The riverscape of Aswan is dominated by the sand-covered hills of the West Bank which is strewn with rock-cut tombs of high-status officials of the Old and Middle Kingdom. At the crest of the hill is the domed tomb of a Muslim prophet which gives the hill its local name, Qubbet el-Hawa or ‘Dome of the Winds’.
The ticket office is to the northern end of the tomb area and a steep climb up several flights of stone steps leads to the upper level of the cemetery where there are around 6 or 7 tombs open to visitors. The guide will usually begin at the southern end of the upper level where the most interesting tombs can be seen. These ancient tombs are roughly cut from the natural rock, and though they are not as well preserved as some of those to be visited in the Luxor or Cairo areas they are well worth seeing. Tombs of this period are usually fairly inaccessible in most places south of Cairo and these show fine examples of hieroglyphic texts detailing the careers of their owners as well as scenes of daily life in the earlier periods. Many of the tombs are linked together as family members added their own chambers.
Tombs 25/26: Sabni and Mekhu The owners of these tombs were father and son, both Overseers of Upper Egypt in Dynasty VI during the reign of Pepy II. Reliefs on the walls of Mekhu’s tomb record his murder while on an expedition in Nubia and the revenge taken by Sabni, his son. He seems to have been buried with much ceremony. The tombs were roughly constructed in Old Kingdom style, with small obelisks at the entrance doorway and an offering table of Mekhu still in situ.
Tomb 31: Sarenput II The next major tomb in the sequence is that of Sarenput II, Overseer of the Priests of Khnum and Commander of the Garrison at Elephantine, dated to the reign of Dynasty XII king, Amenemhet II. This is one of the best preserved tombs at Aswan. It consists of a large chamber with six perfectly symmetrical undecorated pillars and a gallery flanked by six niches each once containing mummiform statues of the deceased prince. The four pillars of a second chamber were decorated with images of Sarenput. Beyond this, a chapel cut deep into the rock is plastered and painted in vivid colours and depicts his wife, a Priestess of Hathor and other family members. In the niche at the back of the chapel Sarenput is named as ‘Hereditary Lord’. This biographical text is very colourful with well-depicted hieroglyphs and shows the cartouche of ‘Nebkaure’ – Amenemhet II as well as an unusual glyph of an elephant.
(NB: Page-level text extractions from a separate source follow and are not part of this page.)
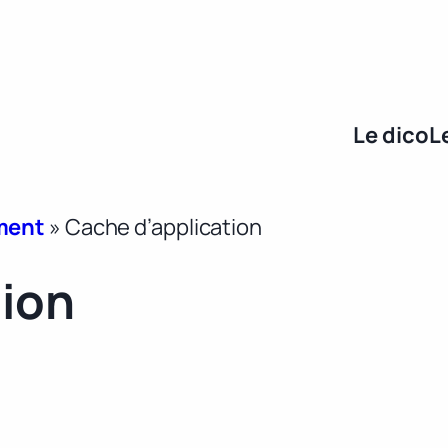
Le dico
L
ment
»
Cache d’application
tion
The style of painting and the hieroglyphs are distinctly similar to the Old Kingdom tombs, leading some Egyptologists to suggest that the same artists decorated them and that the length of the 1st Intermediate Period was therefore very short.
Tomb 31: Khunes This is a Dynasty VI tomb, its owner Khunes was a Lector Priest and Chancellor. A side chamber to the left of the entrance was re-used as a Coptic cell and another chamber on an upper level was a serdab. The tomb contains scenes of the deceased and his family in daily life.
Tomb 31: Harkhuf Harkhuf was an Overseer of Foreign Troops during the reigns of Pepy I, Merenre and Pepy II in Dynasty VI. This tomb is famous for Harkhuf’s biographical text and a copy of a letter from Pepy II requesting that Harkhuf should hurry to bring the young king a dancing pigmy from an expedition into Africa.
Tomb 35: Pepynakht (also called Heqa-ib) The owner of this tomb was another Overseer of Foreign Troops during the reign of Pepy II of Dynasty VI. The tomb has a columned façade, biographical texts and good reliefs showing hunting and bull-fighting scenes. Heqa-ib was the deified official whose cult chapel stood on Elephantine Island.
Tomb 36: Sarenput I The last major tomb on the upper level dates from Dynasty XII and the reign of Senwosret I. Sarenput I was a Governor of Elephantine and Overseer of the Priests of Satis. A columned court has scenes on the rear walls of the deceased hunting and fishing with his dogs and his sandal-bearer. In a hall with four columns there are scenes of daily life, a boating scene and a biographical text with finely painted hieroglyphs. A chamber at the rear of the tomb has a ‘false door’.
Note the causeways which run down the hillside from the different cemetery levels. These would have been the original ‘paths’ to the tombs and coffins and burial goods would have been dragged up these steep inclines from the river. At night the whole cemetery area is floodlit and can be seen from all over Aswan.
The tombs are mostly quite deep in the hillside and therefore very dark. Photography is not usually allowed. How to get there To get to the Tombs of the Nobles, there is a ferry which leaves from the northern end of the Corniche. Alternatively you can hire a felucca which will wait and bring you back. You could also combine a visit to the tombs with a longer felucca trip.